Wednesday, March 16, 2016

Public Thinking Event: perceptions of defects



On March 16, our Public Thinking event focused on presumable "defects" that we were all inclined to think about based on jokes from childhood peers. We were drawing the prompt from a blog entry by Ta-Nehisi Coates. In a post about Nina Simone and casting in a movie about her, he wrote:
When I was kid, I knew what the worst parts of me were—my hair and my mouth. My hair was nappy. My lips were big. Nearly every kid around me knew something similar of themselves because nearly every one of us had some sort of physical defect—dark skin, nappy hair, broad nose, full lips—that opened us up to ridicule from one another. That each of these “defects” were representative of all the Africa that ran through us was never lost on anyone.“Africa” was an insult—African bush-boogie, African bootie-scratcher etc. Ethiopian famine jokes were all the rage back then.
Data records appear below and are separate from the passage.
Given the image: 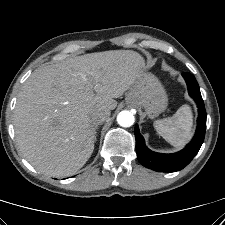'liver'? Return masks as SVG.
I'll use <instances>...</instances> for the list:
<instances>
[{
	"mask_svg": "<svg viewBox=\"0 0 225 225\" xmlns=\"http://www.w3.org/2000/svg\"><path fill=\"white\" fill-rule=\"evenodd\" d=\"M132 50L89 53L36 69L18 94L14 128L19 150L39 172L74 174L94 150L92 111L113 110L144 73Z\"/></svg>",
	"mask_w": 225,
	"mask_h": 225,
	"instance_id": "liver-1",
	"label": "liver"
}]
</instances>
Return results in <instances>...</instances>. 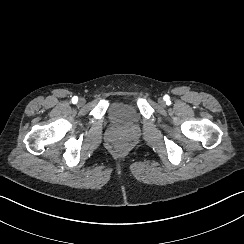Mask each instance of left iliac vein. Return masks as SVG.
Segmentation results:
<instances>
[{"label": "left iliac vein", "instance_id": "left-iliac-vein-1", "mask_svg": "<svg viewBox=\"0 0 244 244\" xmlns=\"http://www.w3.org/2000/svg\"><path fill=\"white\" fill-rule=\"evenodd\" d=\"M158 104H159L161 107L165 106V102H164V100H163L162 98H160V99L158 100Z\"/></svg>", "mask_w": 244, "mask_h": 244}]
</instances>
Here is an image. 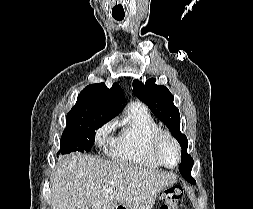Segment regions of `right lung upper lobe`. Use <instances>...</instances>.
<instances>
[{
	"instance_id": "right-lung-upper-lobe-1",
	"label": "right lung upper lobe",
	"mask_w": 253,
	"mask_h": 209,
	"mask_svg": "<svg viewBox=\"0 0 253 209\" xmlns=\"http://www.w3.org/2000/svg\"><path fill=\"white\" fill-rule=\"evenodd\" d=\"M123 91L118 83L108 89L104 83L86 86L78 95L76 105L68 112L66 121L87 115H101L114 118L123 102Z\"/></svg>"
}]
</instances>
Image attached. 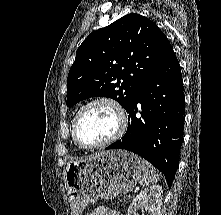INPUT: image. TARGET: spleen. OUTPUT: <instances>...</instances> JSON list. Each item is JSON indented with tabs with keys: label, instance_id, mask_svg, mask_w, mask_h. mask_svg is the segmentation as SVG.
<instances>
[{
	"label": "spleen",
	"instance_id": "obj_1",
	"mask_svg": "<svg viewBox=\"0 0 221 215\" xmlns=\"http://www.w3.org/2000/svg\"><path fill=\"white\" fill-rule=\"evenodd\" d=\"M142 164V178L140 180V184L142 186H147L149 184H154L159 181V175L156 172L155 168L151 164H149L146 160L141 159Z\"/></svg>",
	"mask_w": 221,
	"mask_h": 215
}]
</instances>
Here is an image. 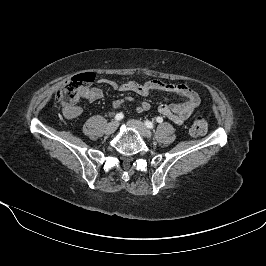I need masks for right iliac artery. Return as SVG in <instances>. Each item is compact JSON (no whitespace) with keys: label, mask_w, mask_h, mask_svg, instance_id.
Returning <instances> with one entry per match:
<instances>
[{"label":"right iliac artery","mask_w":266,"mask_h":266,"mask_svg":"<svg viewBox=\"0 0 266 266\" xmlns=\"http://www.w3.org/2000/svg\"><path fill=\"white\" fill-rule=\"evenodd\" d=\"M123 117H124L123 113H118L115 115V120L120 121L123 119Z\"/></svg>","instance_id":"right-iliac-artery-1"}]
</instances>
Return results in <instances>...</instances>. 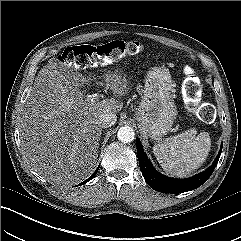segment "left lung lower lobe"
<instances>
[{"mask_svg": "<svg viewBox=\"0 0 241 241\" xmlns=\"http://www.w3.org/2000/svg\"><path fill=\"white\" fill-rule=\"evenodd\" d=\"M221 151L222 146L215 161L207 170L194 177L180 180L165 177L164 175H161L159 172H157L152 167L147 156L145 155L140 141L137 140V155L142 175L152 189L162 193H183L201 186L213 173L220 158Z\"/></svg>", "mask_w": 241, "mask_h": 241, "instance_id": "0a47b994", "label": "left lung lower lobe"}]
</instances>
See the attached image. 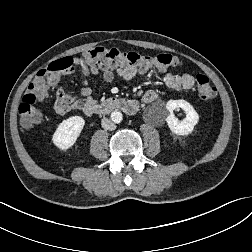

Did we want to be white? I don’t think so. We didn’t want to look like Rob Lowe or Madonna. We hated and mocked Michael Jackson’s aesthetic changes as viciously as we mocked each other. What we wanted was to be on the right end of the paper bag tests. We wanted hazel eyes. We wanted wavy hair. I had neither hazel eyes nor wavy hair. But I also didn’t suffer in the same way that I saw other kids around me suffer. I was not dark-skinned. And, more importantly, I was not a girl.